My father and I were at the peak of our resentment for each other. Since February last year when he threw me into a bedpost, we'd been avoiding each other, and when we couldn't, we exploded. And then today, a year ago, everything just crumbled, and for the second time in my life, I ran away, knowing I couldn't return for a good number of days. And he watched me as I ran, with no more than what I had on me- jeans, socks, shoes, and a ill fitting shirt I had on simply because it was the weekend and I'd done nothing all day. Perhaps, somewhere in there, was a sweater, but I can't quite remember.

It was the first weekend of the summer.

Two days after a minor explosion witnessed by one of my friends. Two nights after I'd broken up with my boyfriend, for good. The night before I planned to plead for a spot at Weil's for co-op.

So began my days as a runaway.

I admit, I had it pretty good, though. I stayed the night at M's house, watching infomercials on repeat until we fell asleep together on either side of her bed. I woke not knowing where I was for the first time. Pleading for my co-op placement was out for today.

I called Sara, whom I would have went to had it not been so late at night and that for the longest time, "Come whenever you need it" meant "Call three days beforehand, only stay for a couple of hours, and never, ever, call during breakfast, lunch, or dinner, or after 8 PM." She offered to shelter me that night.

We sneaked into my house as if we were petty criminals, baked M's birthday cake and made icing, and was out of there before the earliest time my father could ever come home. I'd picked up my cellphone, which had been taken away and left on the desk, a change of clothes, my hair brush, and as much money as I had, which wasn't much at all. Took a shower, left, with Sara helping me carry my things, hustling down the street as fast as possible until we were out of sight of my house. Safe.

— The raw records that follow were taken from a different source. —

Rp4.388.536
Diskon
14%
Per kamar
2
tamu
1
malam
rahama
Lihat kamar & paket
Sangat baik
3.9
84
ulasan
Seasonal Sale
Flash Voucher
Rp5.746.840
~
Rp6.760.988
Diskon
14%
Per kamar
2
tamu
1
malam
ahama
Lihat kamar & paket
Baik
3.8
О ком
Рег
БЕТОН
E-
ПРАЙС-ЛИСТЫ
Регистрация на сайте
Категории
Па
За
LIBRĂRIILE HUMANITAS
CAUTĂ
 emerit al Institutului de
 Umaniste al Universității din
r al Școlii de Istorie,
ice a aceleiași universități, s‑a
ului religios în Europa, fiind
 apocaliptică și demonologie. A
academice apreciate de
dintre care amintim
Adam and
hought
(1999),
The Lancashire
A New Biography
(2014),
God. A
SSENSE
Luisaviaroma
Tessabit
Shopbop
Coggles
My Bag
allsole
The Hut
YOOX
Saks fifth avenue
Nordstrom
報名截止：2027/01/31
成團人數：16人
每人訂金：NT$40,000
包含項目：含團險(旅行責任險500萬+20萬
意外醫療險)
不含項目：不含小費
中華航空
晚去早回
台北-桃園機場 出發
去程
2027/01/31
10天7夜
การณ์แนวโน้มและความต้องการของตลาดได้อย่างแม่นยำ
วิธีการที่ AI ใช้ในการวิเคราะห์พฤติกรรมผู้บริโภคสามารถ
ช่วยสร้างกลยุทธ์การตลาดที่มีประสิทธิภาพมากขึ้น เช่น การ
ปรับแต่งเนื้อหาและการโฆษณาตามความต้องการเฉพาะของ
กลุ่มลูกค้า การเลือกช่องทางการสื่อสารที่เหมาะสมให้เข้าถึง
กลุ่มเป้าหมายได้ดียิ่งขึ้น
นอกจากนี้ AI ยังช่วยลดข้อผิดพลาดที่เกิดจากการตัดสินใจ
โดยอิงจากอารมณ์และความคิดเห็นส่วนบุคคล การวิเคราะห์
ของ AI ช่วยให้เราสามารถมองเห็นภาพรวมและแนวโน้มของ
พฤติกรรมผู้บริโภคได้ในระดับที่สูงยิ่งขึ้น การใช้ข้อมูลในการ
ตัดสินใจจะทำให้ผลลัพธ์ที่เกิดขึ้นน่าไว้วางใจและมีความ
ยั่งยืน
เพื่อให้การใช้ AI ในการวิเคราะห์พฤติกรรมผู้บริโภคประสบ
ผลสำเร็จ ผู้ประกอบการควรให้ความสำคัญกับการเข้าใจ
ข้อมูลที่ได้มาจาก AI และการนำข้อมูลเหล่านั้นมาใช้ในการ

I spent a lot of time at the library, as I never was comfortable in Sara's house alone. When she was at work, I walked up a block to TBL, and though I had lost my library card long ago, I used Sara's to get onto the computers when I needed, and read books when I didn't. And then, when Sara was getting off work soon, or I got too jittery to stay any longer, I went to meet up with my ex-boyfriend, or M, or I'd text the people I knew, who had quickly heard of what happened when I could finally contact them.

I refused to go home, even when my mother called me, upset and angry at the departure she helped cause. I'd had a plan, I'd come home after riding that Thursday. No sooner.

Wednesday, I'd had no place to sleep. No. That's not true. I had a place to sleep, something that the crazed ideas in my head supported, and the logical one's of my friend's refused to believe were safe. But they couldn't house me. Sara's mom said that there'd be no shelter for me anymore. M's mom said much the same. Others had heard my plight, but denied me lodgings, and before I went to a youth shelter, someone had offered me a place to crash.

Who knew it'd come at a price? Mistakes, mistakes, mistakes. Things not even my best friends at the time knew. In the morning, I sneaked out, grabbing my newly charged phone, which my lodger had a charging cord to, and set off into the early, early day, putting on a mask that wouldn't come off for quite a while.

Good things and bad things have happened since then. My friends both got into fights with their parents, trying to make me stay with them for one more night. That, everyone, is the big miracle. They still fought for me. I was still worth fighting for.

I had some of the happiest times while I was an exile from my own family.

Now my dad and I only get in fights when we're both tired and stressed. But my friends stopped fighting. They stopped fighting for me, stopped fighting for anything. Shrugging became their typical answer. Keeping secrets quickly became our favorite pastime, and no one would ask for the truth. No one but me. And when I tried to tell people about what happened, they ignored me.

This time, these few days that started a year ago, well, they were probably the strongest displays of friendship since I can remember. How did it become that we hate each other so much now?

Typing this out, reliving it all, it makes me want to knock on their doors and say some sappy thing about how we once were, and how we can be that way again. It makes me want to dig out that friendship necklace we bought that same year to hold each of us together.

But once were and are now are two very different things. And I don't think, from how far we've come, we can ever get back to that.